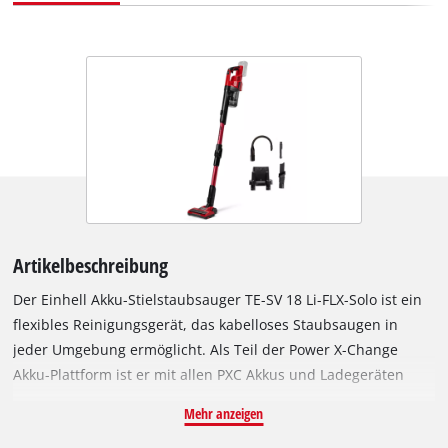
Artikelbeschreibung
Der Einhell Akku-Stielstaubsauger TE-SV 18 Li-FLX-Solo ist ein
flexibles Reinigungsgerät, das kabelloses Staubsaugen in
jeder Umgebung ermöglicht. Als Teil der Power X-Change
Akku-Plattform ist er mit allen PXC Akkus und Ladegeräten
kompatibel. Ausgestattet mit zwei Saugmodi eignet sich der
Mehr anzeigen
Staubsauger von alltäglicher Verschmutzung bis hin zu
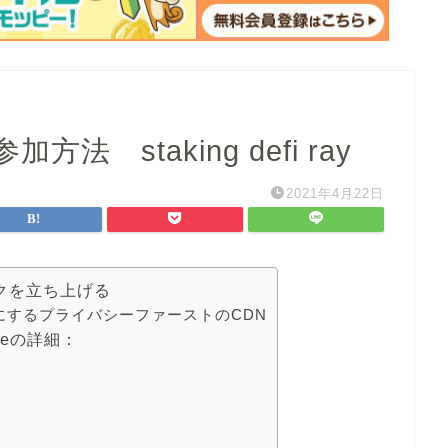
加方法 staking defi ray
2021年4月22日
ワークを立ち上げる
にするプライバシーファーストのCDN
Raiseの詳細：
？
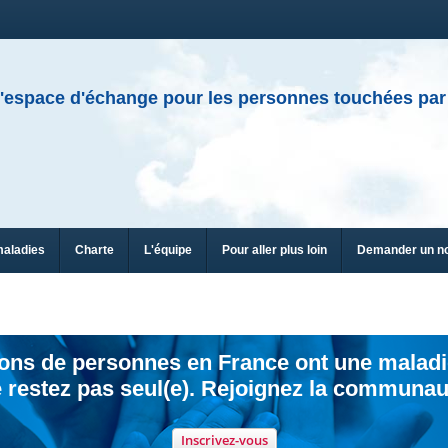
'espace d'échange pour les personnes touchées par
maladies
Charte
L'équipe
Pour aller plus loin
Demander un n
ions de personnes en France ont une maladi
 restez pas seul(e). Rejoignez la communau
Inscrivez-vous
━━━━━━━━
▶ Problem description: Go through the listing above, and whenever a line holds the word "personnes", copy it.

▶ Solution below:
'espace d'échange pour les personnes touchées par
ions de personnes en France ont une maladi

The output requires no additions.